Headless embed: use your own chat button

For developers who want complete control over the user interface, Babelbeez offers a Headless SDK. This lets you build your own buttons, voice visualizers, or entirely custom conversational experiences while Babelbeez handles:

Audio streaming
Voice Activity Detection (VAD)
Connection management with OpenAI Realtime

This method replaces the standard widget and allows you to build a completely custom frontend interface for the voice agent.

Installation

Install the Babelbeez SDK via npm:

bash

npm install @babelbeez/sdk

Initialization

Import the client and initialize it with your publicChatbotId. You can find this ID in your Babelbeez dashboard under Settings → Embed.

import { BabelbeezClient } from '@babelbeez/sdk';

const client = new BabelbeezClient({
  publicChatbotId: 'YOUR_PUBLIC_CHATBOT_ID_HERE',
});

Usage flow

The SDK is event-driven. You subscribe to state changes to update your UI (e.g., changing a button from “Start” to “Listening” or “Speaking”).

1. Listen to state changes

The buttonState event is the primary way to sync your UI with the agent’s status.

// Track state locally to prevent double-clicks during loading
let currentButtonState: string = 'idle';

client.on('buttonState', (state) => {
  console.log('Current State:', state);
  currentButtonState = state;
  
  // state can be:
  // 'idle'          - Disconnected, ready to start
  // 'loading'       - Connecting to server (Disable button!)
  // 'active'        - Connected, listening for user speech
  // 'speaking'      - Agent is currently talking
  // 'rag-retrieval' - Agent is searching knowledge base
  // 'error'         - Connection failed
  
  updateMyCustomButton(state);
});

You are responsible for implementing updateMyCustomButton(state) to update your own DOM / framework components.

2. Start and end sessions

Control the connection manually using initialize(), startChat(), and endChat().

Note: Always call initialize() before startChat() when starting a new session. This ensures you generate a fresh authentication token for the voice connection.

// Function to handle your custom button click
async function toggleChat() {
  // UX Safeguard: Prevent interaction while connecting/disconnecting
  if (currentButtonState === 'loading') return;

  if (client.isActive) {
    // Hang up
    await client.endChat();
  } else {
    // Start session
    try {
      // 1. Initialize (fetches fresh config & token, prepares audio)
      await client.initialize();
      // 2. Connect to Realtime API
      await client.startChat();
    } catch (err) {
      console.error('Failed to start chat:', err);
    }
  }
}

Wire this toggleChat() function to any button, icon, or control in your UI.

Example: Custom ringtone

You can easily add custom audio feedback, like a ringtone that plays while connecting and stops when the session starts (or fails).
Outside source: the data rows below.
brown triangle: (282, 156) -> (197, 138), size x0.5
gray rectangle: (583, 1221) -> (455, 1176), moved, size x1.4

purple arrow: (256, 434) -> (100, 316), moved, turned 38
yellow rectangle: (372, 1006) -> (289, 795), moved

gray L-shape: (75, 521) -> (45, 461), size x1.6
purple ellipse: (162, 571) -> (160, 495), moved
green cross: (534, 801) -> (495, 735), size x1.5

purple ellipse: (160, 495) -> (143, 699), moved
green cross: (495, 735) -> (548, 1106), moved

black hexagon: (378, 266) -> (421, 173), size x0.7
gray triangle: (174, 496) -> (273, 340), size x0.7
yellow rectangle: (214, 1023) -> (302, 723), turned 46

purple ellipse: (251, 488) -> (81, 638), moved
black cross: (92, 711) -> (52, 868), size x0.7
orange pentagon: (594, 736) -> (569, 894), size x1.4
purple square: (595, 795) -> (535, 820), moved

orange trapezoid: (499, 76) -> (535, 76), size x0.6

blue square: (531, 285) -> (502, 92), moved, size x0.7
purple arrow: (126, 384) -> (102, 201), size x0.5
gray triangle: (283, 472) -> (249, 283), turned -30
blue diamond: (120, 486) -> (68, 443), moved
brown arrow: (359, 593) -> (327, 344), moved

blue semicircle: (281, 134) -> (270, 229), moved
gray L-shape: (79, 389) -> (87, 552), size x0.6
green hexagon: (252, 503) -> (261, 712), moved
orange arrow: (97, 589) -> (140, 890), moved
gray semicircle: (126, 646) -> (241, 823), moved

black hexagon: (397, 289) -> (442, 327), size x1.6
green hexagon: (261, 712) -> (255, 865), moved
const ringtone = new Audio('/path/to/ringtone.mp3');
ringtone.loop = true;

// 1. Play ringtone when user clicks start
async function startCallWithRingtone() {
  try {
    ringtone.currentTime = 0;
    await ringtone.play(); // Start playing immediately
    
    await client.initialize();
    await client.startChat();
  } catch (err) {
    console.error('Failed to connect:', err);
    // Ensure ringtone stops if initial connection fails
    ringtone.pause();
    ringtone.currentTime = 0;
  }
}

// 2. Stop ringtone on successful connection
client.on('session:start', () => {
  ringtone.pause();
  ringtone.currentTime = 0;
  console.log('Call connected!');
});

// 3. Stop ringtone on error
client.on('error', (err) => {
  ringtone.pause();
  ringtone.currentTime = 0;
  console.error('Connection error:', err);
});

Example: Displaying transcripts

You can listen to the transcript event to build a real-time chat interface. The SDK emits events for both the user and the assistant as they speak.
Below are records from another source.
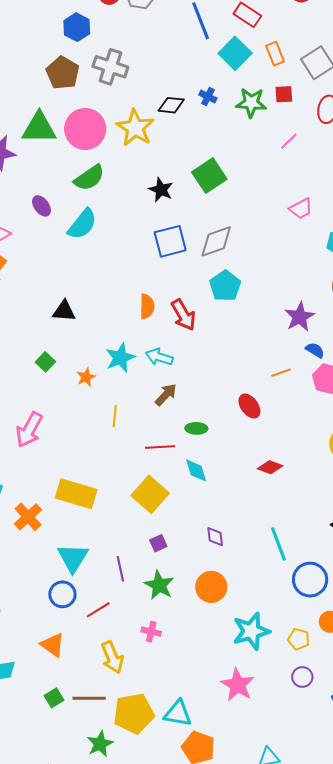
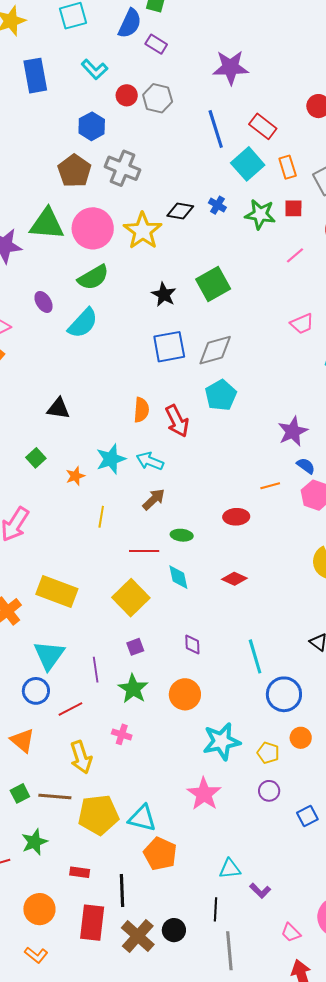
red ellipse: (249, 406) -> (236, 517), turned -60
red diamond: (270, 467) -> (234, 579), moved
green star: (100, 744) -> (34, 842), moved

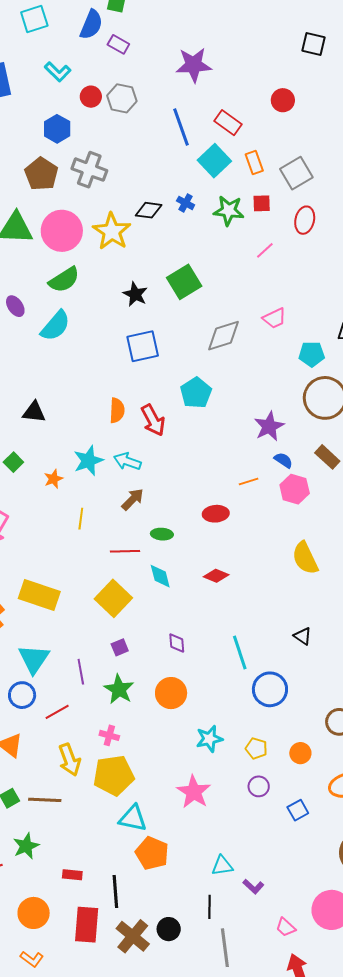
gray diamond: (215, 350) -> (224, 336), moved
orange circle: (301, 738) -> (300, 753), moved
cyan star: (222, 741) -> (209, 739), size x0.7
yellow pentagon: (98, 815) -> (114, 775), moved

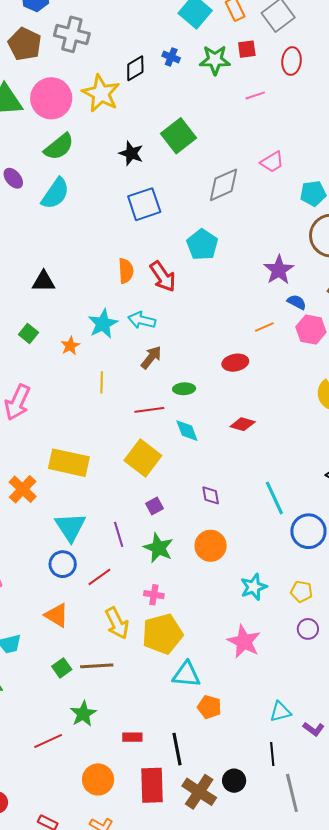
black diamond: (149, 210) -> (135, 68), turned -32
pink line: (265, 250) -> (255, 95), turned 30
orange pentagon: (152, 853) -> (209, 707), size x0.7

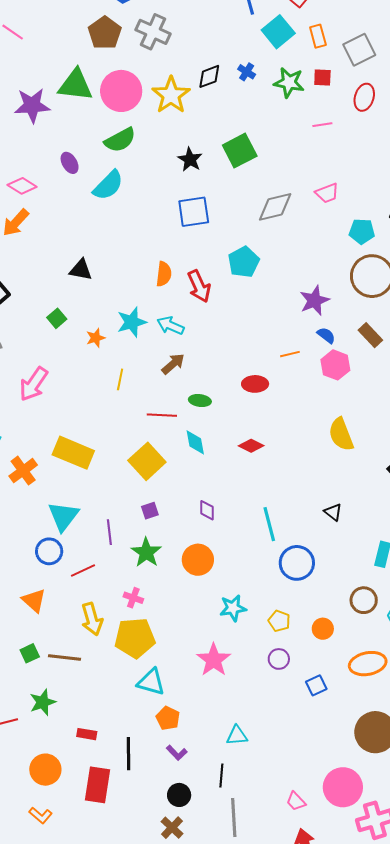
purple L-shape: (314, 729) -> (177, 753), moved
brown cross: (199, 792) -> (172, 828), moved, size x0.7

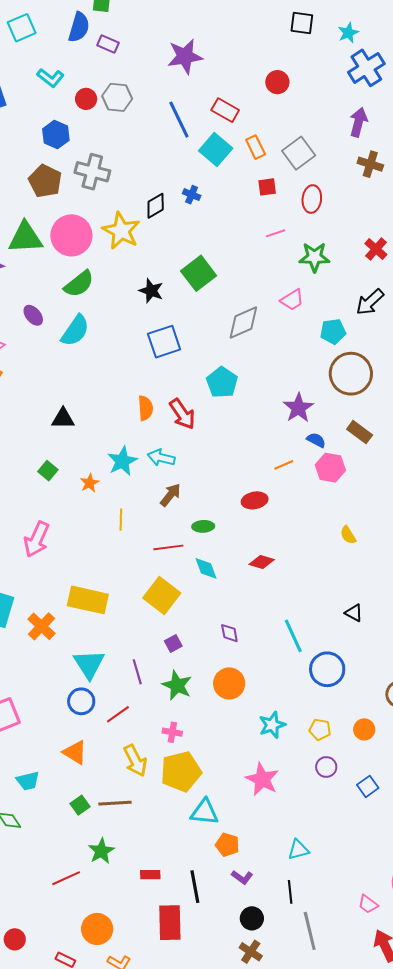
green star: (289, 82) -> (314, 257), moved
yellow semicircle: (341, 434) -> (348, 535), size x0.6
orange circle: (45, 770) -> (97, 929), moved

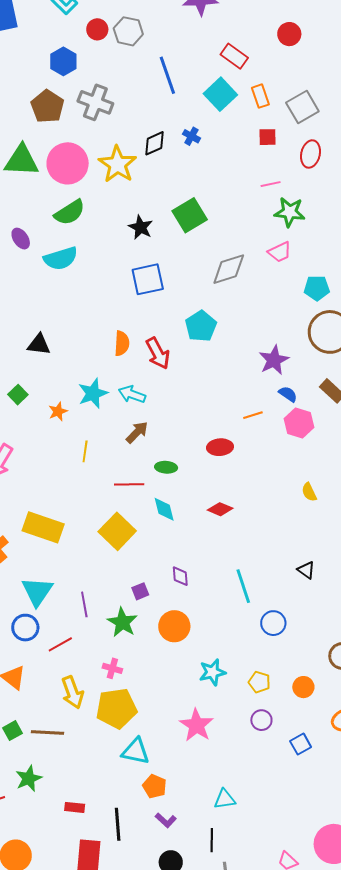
blue line: (179, 120) -> (167, 75), moved
green star: (314, 257) -> (290, 212), moved
cyan semicircle: (75, 331) -> (61, 258), turned 32
purple square: (173, 644) -> (140, 591), moved
blue circle: (327, 669) -> (273, 623), size x0.7

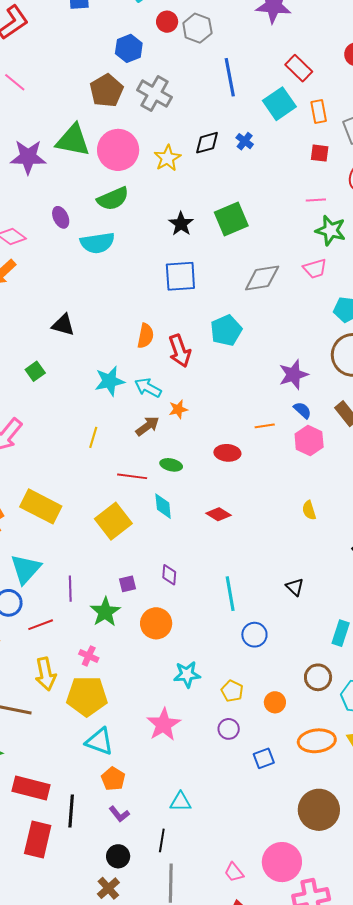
yellow star: (118, 164) -> (167, 158), size x0.7
orange star: (58, 411) -> (178, 409), moved
red rectangle: (75, 807) -> (31, 788), size x1.8

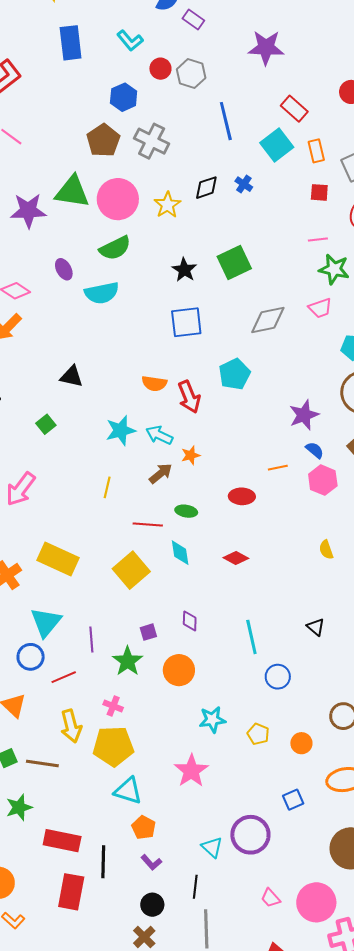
orange semicircle: (145, 336) -> (154, 383), turned 90
purple circle: (229, 729) -> (250, 835), moved, size x1.8
cyan triangle: (181, 802) -> (212, 847), turned 45
pink trapezoid: (234, 872) -> (271, 898), moved

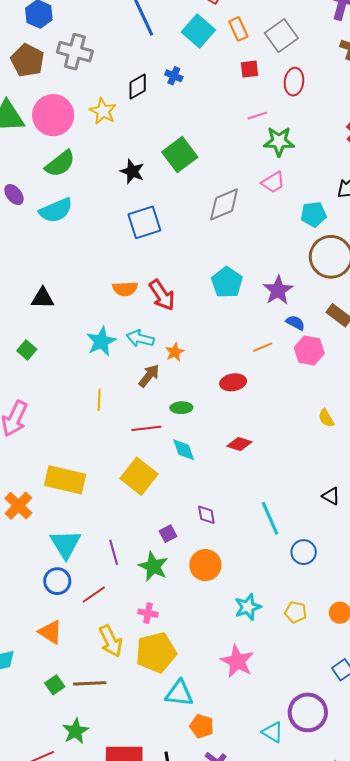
cyan pentagon: (235, 374) -> (227, 282), moved

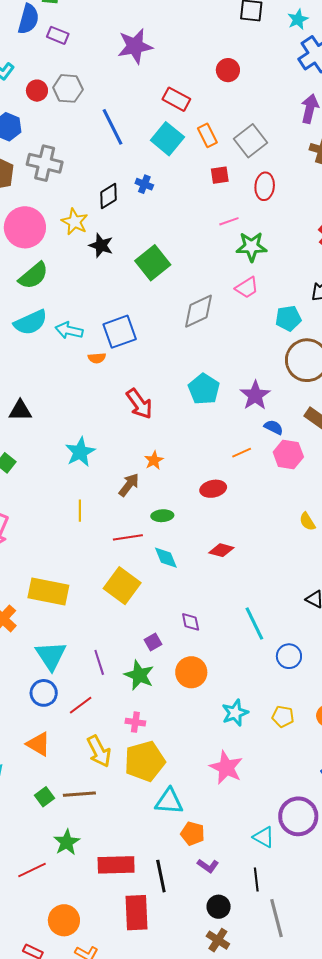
black star: (132, 171) -> (101, 245), moved
orange semicircle: (125, 289) -> (97, 358), moved, size x0.7
cyan arrow: (140, 338) -> (69, 330), moved

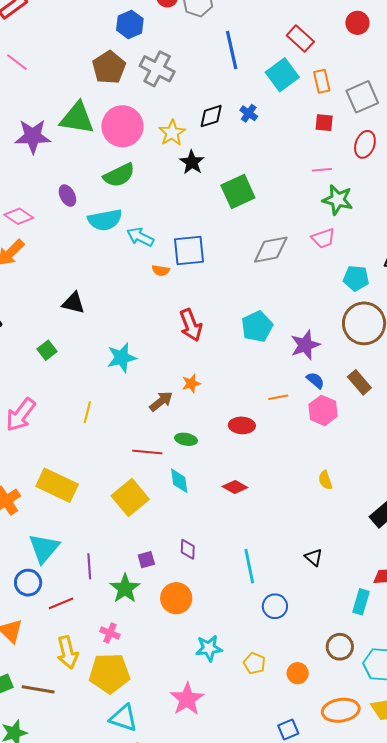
yellow line: (80, 511) -> (87, 412), moved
const transcriptContainer = document.getElementById('messages');
let currentLine: HTMLDivElement | null = null;

client.on('transcript', ({ text, isFinal, role }) => {
  // role is 'user' or 'assistant'
  
  // 1. Create a new line if the role changed or the previous line was finished
  if (!currentLine || currentLine.dataset.role !== role || currentLine.dataset.final === 'true') {
    currentLine = document.createElement('div');
    currentLine.dataset.role = role;
    currentLine.className = role === 'user' ? 'message-user' : 'message-agent';
    transcriptContainer!.appendChild(currentLine);
  }

  // 2. Update the text content
  currentLine.textContent = text;
  
  // 3. Mark if the sentence is complete
  currentLine.dataset.final = String(isFinal);

  // 4. Auto-scroll to bottom
  transcriptContainer!.scrollTop = transcriptContainer!.scrollHeight;
});

Style .message-user and .message-agent in your CSS to match your app’s design.

Hybrid text & voice

The SDK supports sending text messages directly to the voice agent. This allows for hybrid interfaces where a user can speak or type, and the agent will respond via audio.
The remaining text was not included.